50 Favorite Places #17
My world, like everyone’s, has shrunk these last two months. I no longer live in a vast metropolis, one in which $2.75 lets me hop on the subway in brownstone Brooklyn and emerge, a little over an hour and one change of trains later, at Pelham Bay in the Bronx, an easy jog from Long Island Sound. There’ve been no trips to Coney Island, or Plumb Beach or Fort Tilden or any of the other favorite places that take me away from the city while being very much of it.
Instead, there’s my block. The surrounding blocks. Prospect Park. Green-Wood Cemetery. The Gowanus Canal.
This week, I expanded my “stay at home” radius. While much of Brooklyn and Queens remains inaccessible until I either build up my running mileage or dust off my bike (Citibikes are great, unless you want to go south of 15th St in Brooklyn or anywhere but Long Island City, Astoria and Ridgewood in Queens), merely heading away from the the park and cemetery opens up new possibilities within my current pathetic fitness level.
Like Red Hook. Early Saturday morning I ran past the closed ball fields, did a couple of laps of the track, looped around Ikea, crossed Van Brunt, and braved the uneven Belgian block surface of Coffey Street to the park and pier at its end. Hardly anyone was there. A couple of cyclists were taking pictures from the end of the pier, but left shortly after I trotted up. A father and son chased one another on the grass. A woman walked with her gray French bulldog pressed to her shoulder, the way you would carry a colicky baby.
The minuscule park that includes the pier is named after Louis J. Valentino, Jr., a Brooklyn firefighter who grew up in Red Hook and died in 1996 at the age of 37 while searching for other firefighters thought to be trapped in a burning auto body shop. In the smoke and chaos, there was no way to know the building was in fact empty.
In addition to the pier, the park features a modest memorial to Valentino, whose grave can be found in Green-Wood Cemetery; a bit of grass; and a few flowers, like the ridiculously fragrant lilacs pictured below.
In the late summer and early fall of 2012, the park was home to a strange and beautiful art installation. It consisted of several hundred 1.75″ x 1.75″ laminated photographs or fragments of photographs in shades of blue and gray and sepia, linked together with plastic connectors and stretched between two metal rails to form a shimmering screen. When Superstorm Sandy hit at the end of October, the wind and the surging water of New York harbor tore the screen to pieces.

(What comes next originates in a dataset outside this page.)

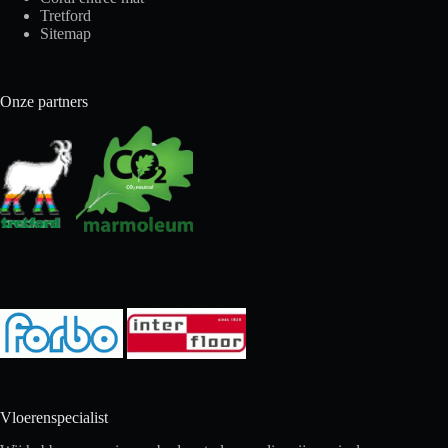
Tretford
Sitemap
Onze partners
Vloerenspecialist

A few weeks after the storm, I returned to Red Hook and Coffey Street on one of my morning runs. Scattered across what was then a sparse weedy patch at the center of the park, I found the remnants of the installation. The laminated squares were battered and dirty, but still beautiful, and I couldn’t bear the thought of them trampled underfoot and pissed on by dogs and eventually, as the waterfront recovered, swept up and tossed in the trash. And so, not sure if I was doing a good deed or committing petty theft, I collected as many as would fit in the pockets of my running jacket and took them home to clean up. Afterwards I reconnected the squares as best I could, and turned them into a memorial mobile that now hangs in our bedroom.
Having confessed my theft, if it was a theft, I will also put out there that if by some chance the artist stumbles across this post and would like their work back, I’ll gladly return it.
One of the pleasures of going to the park and pier, then and now, is Coffey Street itself. I’ve already mentioned its paving stones – the bane of runners and cyclists, but atmospheric as all get out. The street is lined with narrow brick buildings that once housed longshoremen and warehouse workers and future firefighters and are now occupied by people who drive shiny turquoise and white Mini Coopers with Colorado “Adopt a Shelter Pet” plates. Over the past ten or fifteen years, as the streets west of Van Brunt gentrify, the area has become almost aggressively picturesque.
But I digress. Coffey Street’s main draw remains its pier. Waves crash against the rocks, gulls wheel and shriek overhead. Ferries make their way to and from their destinations – big, stodgy, orange boats for Staten Island, zippy blue and white ones for the Brooklyn Army Terminal and on to Rockaway, or back to DUMBO. Fishermen reel in whatever it is that fishermen reel in. And, of course, there’s the best view of the Statue of Liberty in all of Brooklyn. It’s a head-on view, impressively close in real life, frustratingly distant when you try to capture it in a photograph.
The Coffey Street pier is where I headed on the gray morning (mourning?) after the 2016 election. A running friend had spontaneously done the same – her eyes were as red as mine – and we embraced. It was one of those mornings, much like Saturday, when mist and low clouds obscure the view. But the Statue of Liberty was there then, if barely visible in the photo I took at the time. And it’s still there now.